#### Instructions to follow:
Tell how many lines in the following entries include the word "время", giving the figure alone.

[Page images and extracted text]
::::::::::
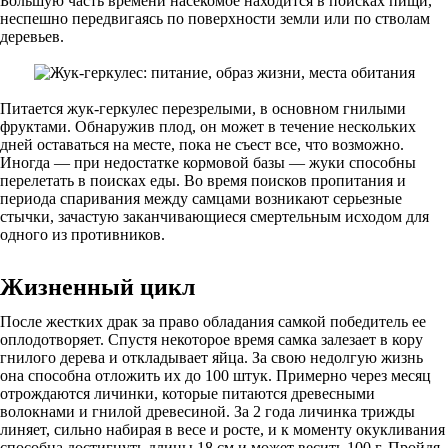
Большую часть времени насекомое находится в поисках пищи,
неспешно передвигаясь по поверхности земли или по стволам
деревьев.
Питается жук-геркулес перезрелыми, в основном гнилыми
фруктами. Обнаружив плод, он может в течение нескольких
дней оставаться на месте, пока не съест все, что возможно.
Иногда — при недостатке кормовой базы — жуки способны
перелетать в поисках еды. Во время поисков пропитания и
периода спаривания между самцами возникают серьезные
стычки, зачастую заканчивающиеся смертельным исходом для
одного из противников.
Жизненный цикл
После жестких драк за право обладания самкой победитель ее
оплодотворяет. Спустя некоторое время самка залезает в кору
гнилого дерева и откладывает яйца. За свою недолгую жизнь
она способна отложить их до 100 штук. Примерно через месяц
отрождаются личинки, которые питаются древесными
волокнами и гнилой древесиной. За 2 года личинка трижды
линяет, сильно набирая в весе и росте, и к моменту окукливания
способна достигнуть длины 18 см и может весить 100 г. Пройдя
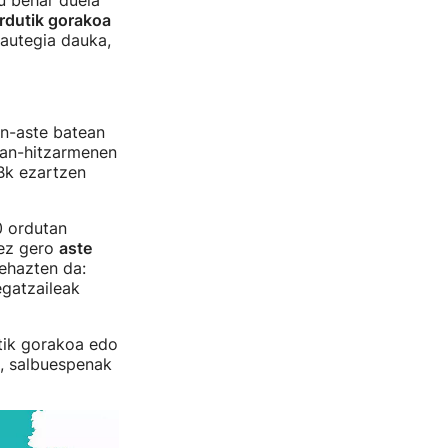
u behar duela
ordutik gorakoa
rautegia dauka,
n-aste batean
lan-hitzarmenen
Bk ezartzen
0 ordutan
nez gero
aste
ehazten da:
egatzaileak
tik gorakoa edo
k, salbuespenak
::::::::::
#### Exercise response:
2